● **Work to complete**: Take the data below and extract the lines from the one with "An independent living facility, Parkside Seni" to the one with "Maintenance is also", inclusive, exactly as written.

Records provided Block Start

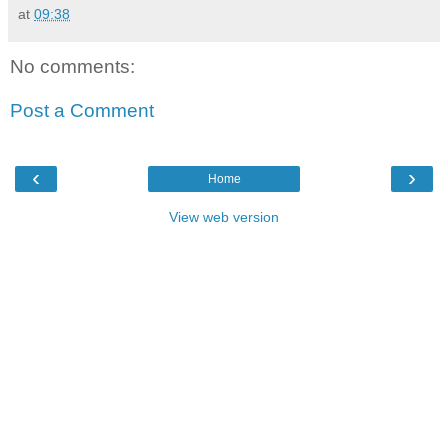
at
09:38
No comments:
Post a Comment
‹
›
Home
View web version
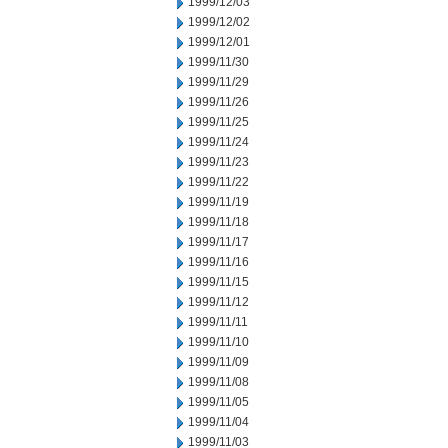
1999/12/03
1999/12/02
1999/12/01
1999/11/30
1999/11/29
1999/11/26
1999/11/25
1999/11/24
1999/11/23
1999/11/22
1999/11/19
1999/11/18
1999/11/17
1999/11/16
1999/11/15
1999/11/12
1999/11/11
1999/11/10
1999/11/09
1999/11/08
1999/11/05
1999/11/04
1999/11/03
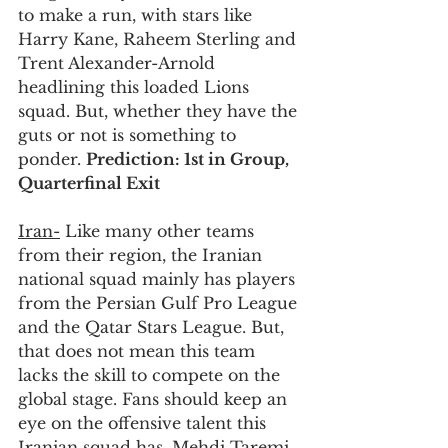
to make a run, with stars like 
Harry Kane, Raheem Sterling and 
Trent Alexander-Arnold 
headlining this loaded Lions 
squad. But, whether they have the 
guts or not is something to 
ponder. 
Prediction: 1st in Group, 
Quarterfinal Exit
Iran-
 Like many other teams 
from their region, the Iranian 
national squad mainly has players 
from the Persian Gulf Pro League 
and the Qatar Stars League. But, 
that does not mean this team 
lacks the skill to compete on the 
global stage. Fans should keep an 
eye on the offensive talent this 
Iranian squad has. Mehdi Taremi 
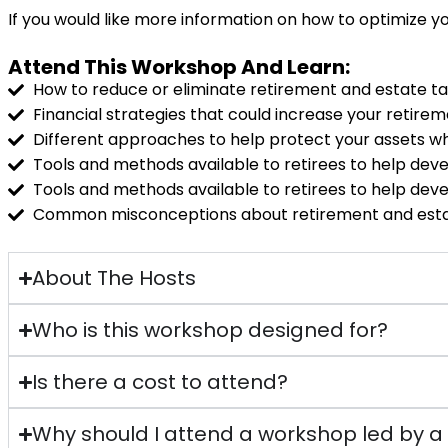
If you would like more information on how to optimize yo
Attend This Workshop And Learn:
How to reduce or eliminate retirement and estate t
Financial strategies that could increase your retirem
Different approaches to help protect your assets w
Tools and methods available to retirees to help dev
Tools and methods available to retirees to help dev
Common misconceptions about retirement and esta
About The Hosts
Who is this workshop designed for?
Is there a cost to attend?
Why should I attend a workshop led by 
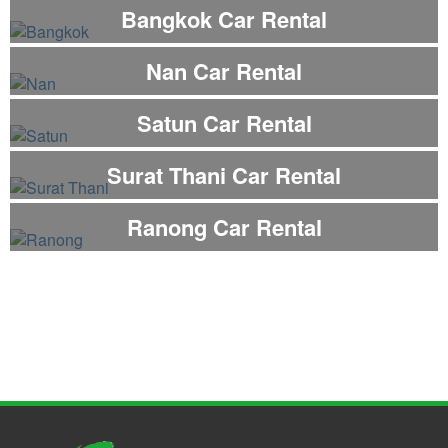
Bangkok Car Rental
Nan Car Rental
Satun Car Rental
Surat Thani Car Rental
Ranong Car Rental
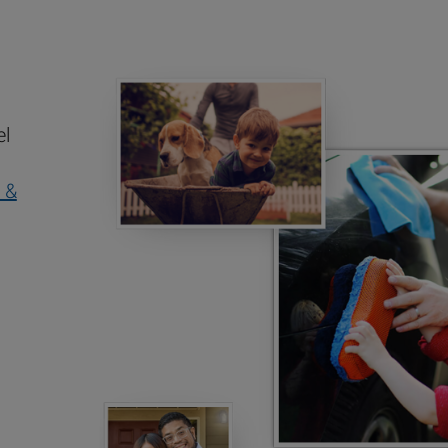
el
 &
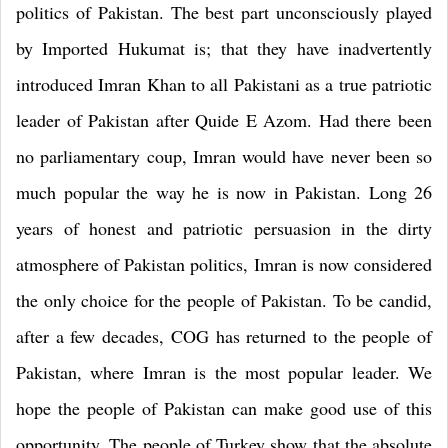
politics of
Pakistan
. The best part unconsciously played
by Imported Hukumat is; that they have inadvertently
introduced Imran Khan to all Pakistani as a true patriotic
leader of
Pakistan
after Quide E Azom. Had there been
no parliamentary coup, Imran would have never been so
much popular the way he is now in
Pakistan
. Long 26
years of honest and patriotic persuasion in the dirty
atmosphere of
Pakistan
politics, Imran is now considered
the only choice for the people of
Pakistan
. To be candid,
after a few decades, COG has returned to the people of
Pakistan
, where Imran is the most popular leader. We
hope the people of
Pakistan
can make good use of this
opportunity. The people of
Turkey
show that the absolute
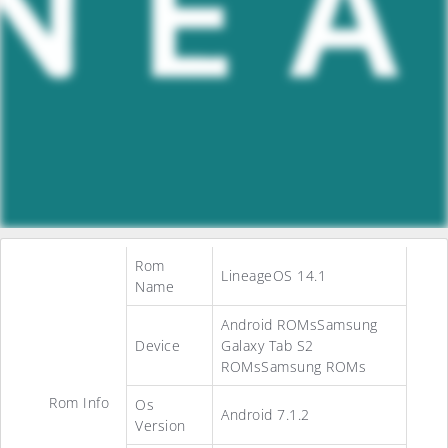
Rom
LineageOS 14.1
Name
Android ROMsSamsung
Device
Galaxy Tab S2
ROMsSamsung ROMs
Rom Info
Os
Android 7.1.2
Version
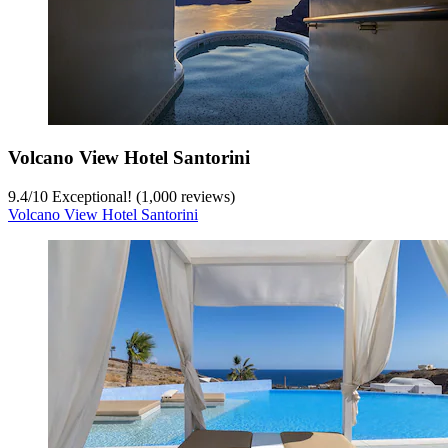
Volcano View Hotel Santorini
9.4
/
10
Exceptional! (1,000 reviews)
Volcano View Hotel Santorini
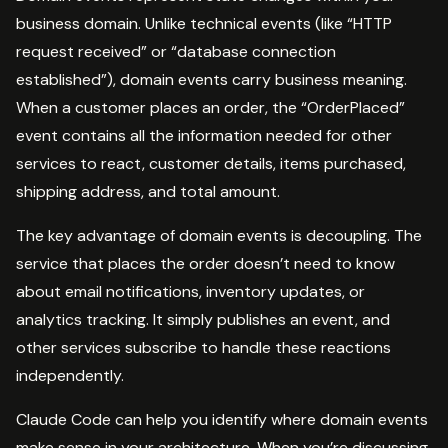
business domain. Unlike technical events (like “HTTP
request received” or “database connection
established”), domain events carry business meaning.
When a customer places an order, the “OrderPlaced”
event contains all the information needed for other
services to react, customer details, items purchased,
shipping address, and total amount.
The key advantage of domain events is decoupling. The
service that places the order doesn’t need to know
about email notifications, inventory updates, or
analytics tracking. It simply publishes an event, and
other services subscribe to handle these reactions
independently.
Claude Code can help you identify where domain events
make sense in your architecture. When you’re discussing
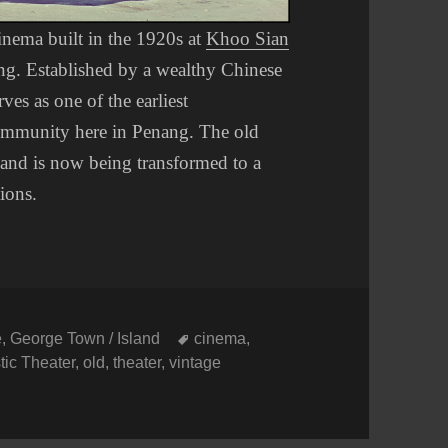
cinema built in the 1920s at
Khoo Sian
ng. Established by a wealthy Chinese
es as one of the earliest
 community here in Penang. The old
 and is now being transformed to a
tions.
Tags
e
,
George Town / Island
cinema
,
tic Theater
,
old
,
theater
,
vintage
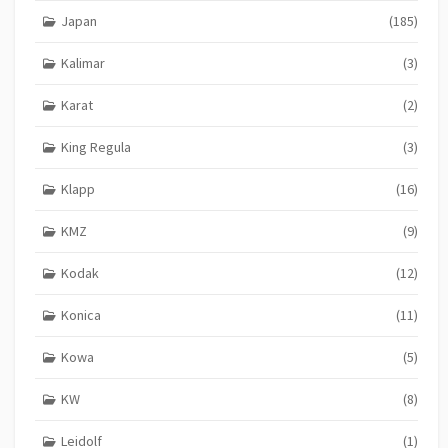
Japan
(185)
Kalimar
(3)
Karat
(2)
King Regula
(3)
Klapp
(16)
KMZ
(9)
Kodak
(12)
Konica
(11)
Kowa
(5)
KW
(8)
Leidolf
(1)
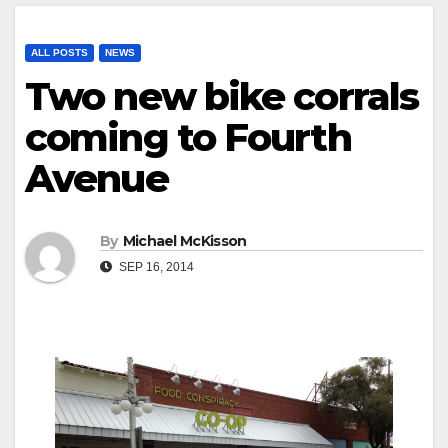
ALL POSTS
NEWS
Two new bike corrals
coming to Fourth
Avenue
By
Michael McKisson
SEP 16, 2014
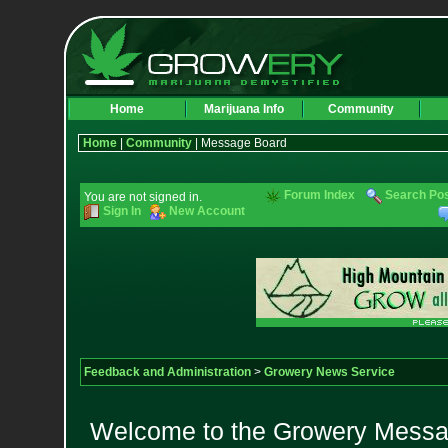
Home
Marijuana Info
Community
Home
|
Community
| Message Board
Forum Index
Search Po
You are not signed in.
Sign In
New Account
Feedback and Administration
>
Growery News Service
Welcome to the Growery Messag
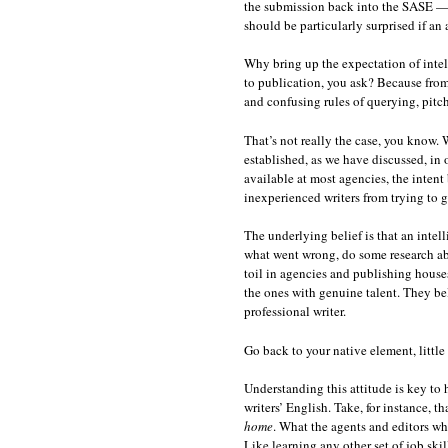
the submission back into the SASE — 
should be particularly surprised if an 
Why bring up the expectation of intell
to publication, you ask? Because from 
and confusing rules of querying, pitch
That’s not really the case, you know.
established, as we have discussed, in o
available at most agencies, the intent
inexperienced writers from trying to g
The underlying belief is that an intell
what went wrong, do some research abou
toil in agencies and publishing houses
the ones with genuine talent. They beli
professional writer.
Go back to your native element, little
Understanding this attitude is key to
writers’ English. Take, for instance, t
home
. What the agents and editors wh
Like learning any other set of job ski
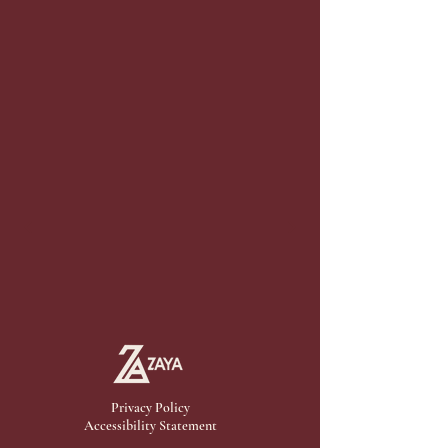
Privacy Policy
Accessibility Statement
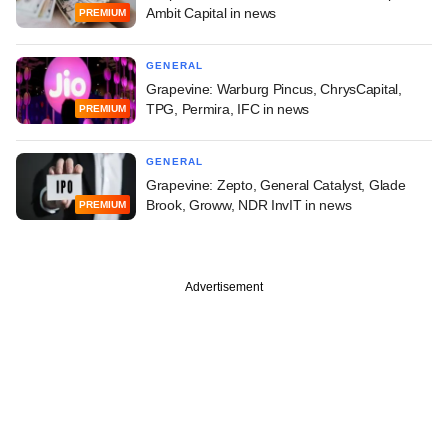
Ambit Capital in news
PREMIUM
GENERAL
Grapevine: Warburg Pincus, ChrysCapital,
TPG, Permira, IFC in news
PREMIUM
GENERAL
Grapevine: Zepto, General Catalyst, Glade
Brook, Groww, NDR InvIT in news
PREMIUM
Advertisement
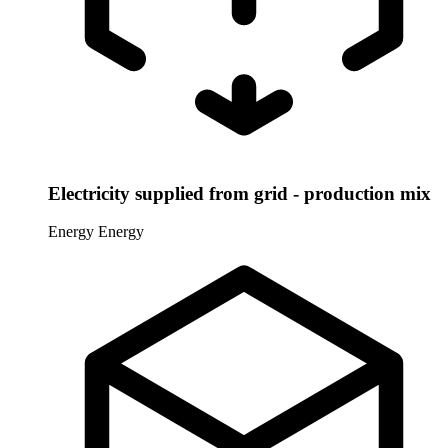
Electricity supplied from grid - production mix
Energy
Energy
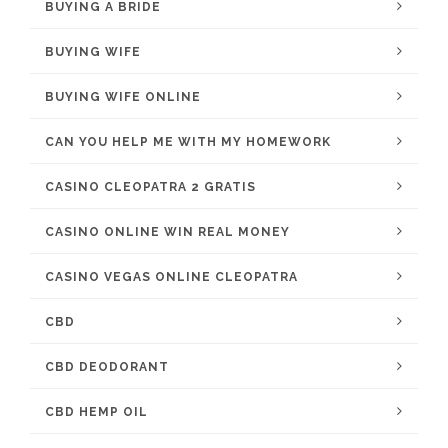
BUYING A BRIDE
BUYING WIFE
BUYING WIFE ONLINE
CAN YOU HELP ME WITH MY HOMEWORK
CASINO CLEOPATRA 2 GRATIS
CASINO ONLINE WIN REAL MONEY
CASINO VEGAS ONLINE CLEOPATRA
CBD
CBD DEODORANT
CBD HEMP OIL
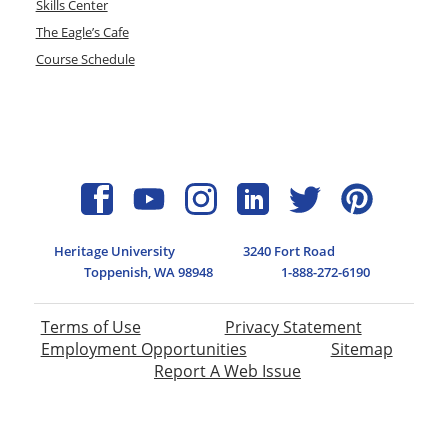
Skills Center
The Eagle’s Cafe
Course Schedule
Heritage University
3240 Fort Road
Toppenish, WA 98948
1-888-272-6190
Terms of Use
Privacy Statement
Employment Opportunities
Sitemap
Report A Web Issue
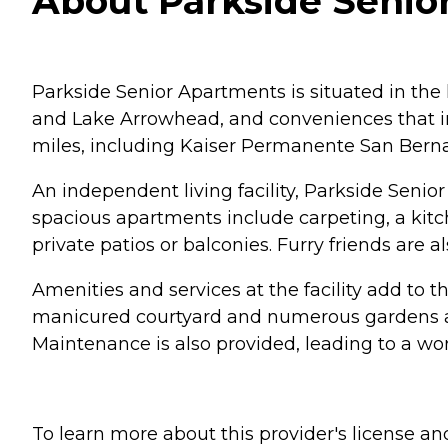
About Parkside Senior
Parkside Senior Apartments is situated in the
and Lake Arrowhead, and conveniences that inc
miles, including Kaiser Permanente San Bernar
An independent living facility, Parkside Seni
spacious apartments include carpeting, a kitch
private patios or balconies. Furry friends are 
Amenities and services at the facility add to 
manicured courtyard and numerous gardens and
Maintenance is also provided, leading to a worry
To learn more about this provider's license and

Records provided Block End

● **Reply to the task**:
An independent living facility, Parkside Seni
spacious apartments include carpeting, a kitch
private patios or balconies. Furry friends are 
Amenities and services at the facility add to 
manicured courtyard and numerous gardens and
Maintenance is also provided, leading to a worry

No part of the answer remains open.